Ontem e hoje assisti no Youtube a dois regressos: U2 e Sinéad O’Connor.
Sendo um genuíno filho dos eighties,
não fico indiferente a notícias que se relacionem com gente desta. Mas ouvi com
total indiferença a “nova” música dos U2 (indiferença não, um tédio assassino)
e com bastante curiosidade a da Sinéad. “Take Me To Church” entusiasma, raios!,
apesar do final fraco e de a imagem da cantora, pareceu-me, não ter escapado ao
Photoshop, ou ao equivalente em vídeo ou maquilhagem.
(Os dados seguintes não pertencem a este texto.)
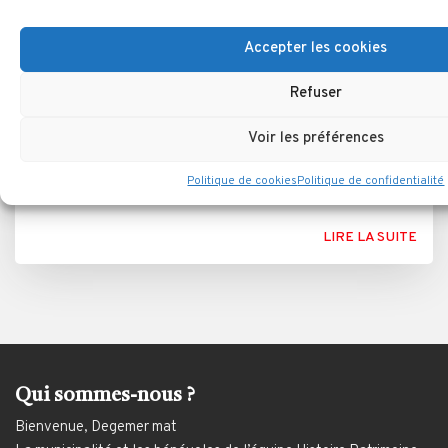
Accepter les cookies
Refuser
La période du Néolithique
Voir les préférences
Dolmen du Cotyhir, témoin de la période néolithique
Politique de cookies
Politique de confidentialité
LIRE LA SUITE
Qui sommes-nous ?
Bienvenue, Degemer mat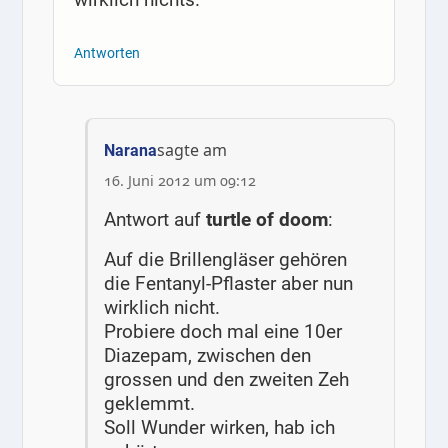
Antworten
sagte am
Narana
16. Juni 2012 um 09:12
Antwort auf
turtle of doom
:
Auf die Brillengläser gehören
die Fentanyl-Pflaster aber nun
wirklich nicht.
Probiere doch mal eine 10er
Diazepam, zwischen den
grossen und den zweiten Zeh
geklemmt.
Soll Wunder wirken, hab ich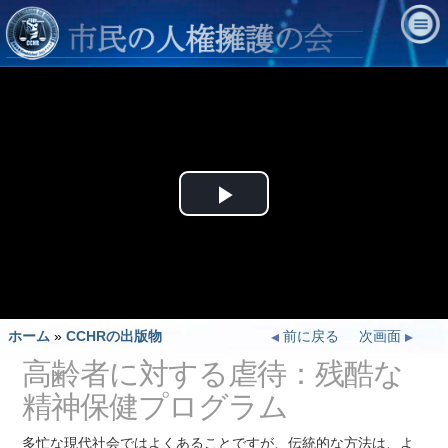
Play
Video
ホーム
»
CCHRの出版物
前に戻る
次画面
高齢者に対する虐待：残酷な
精神保健プログラム
多忙な現代社会ではよくあることですが、伝統的な方法は、よ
Nos últimos anos, sempre que calhava cruzar com Sinéad O’Connor no
Youtube, assistia com certo embaraço (e desapontamento) a entrevistas um pouco
constrangedoras de uma senhora de meia-idade desnecessariamente gorduchita,
notoriamente aborrecida e até ressentida por estar a dar entrevistas ou a
apresentar canções, quezilenta, a responder com dissertações esotéricas ou
implicativas, desagradáveis, a questões banais sobre a sua música. O anjo que conhecêramos quando adolescentes lamentavelmente desaparecera sob o
diagnóstico de distúrbio bipolar que Sinéad um dia revelara de si mesma. A
cantora careca — pensava eu, definitivo —, envelheceu mal.
Mas o adulto que agora somos compreende na pele isso de envelhecer e
aprecia novos fôlegos do talento, mesmo que breves e isolados, quando os ouve. Era
este o meu espírito quando, espevitado pelo vídeo, fui espreitar o álbum
completo (“I’m Not Bossy, I’m The Boss”), disposto a perdoar aquilo do
Photoshop. Mas eis que, junto com várias outras canções bem inspiradas, no
lugar de um anjo caído deparo com uma gloriosa Fénix. (Depenada, é certo — mas neste
particular quem esperaria outra coisa?)
Os vídeos de entrevistas e concertos que agora me surgem nos lugares
cimeiros do Youtube mostram uma Sinéad O’Connor coberta de hieróglifos e
Cristos de Cecilia Giménez, sim, mas de novo elegante, simpática, comunicativa,
assertiva, aguerrida, coerente, bem-disposta, exibindo empatia com o público e
os entrevistadores. A interpretar com gosto as suas mais recentes canções e a
emocionar o público e os voyeurs do
tube.
A Wikipedia diz que a cantora já há uns anos tinha desmentido o seu próprio
diagnóstico de distúrbio bipolar, mas isto não me parece credível. Por
definição, o novo momento da cantora desmente-o, aliás. O que me parece é que,
para bem de todos os fãs, finalmente alguém acertou na medicação. Passem a
receita ao Bono.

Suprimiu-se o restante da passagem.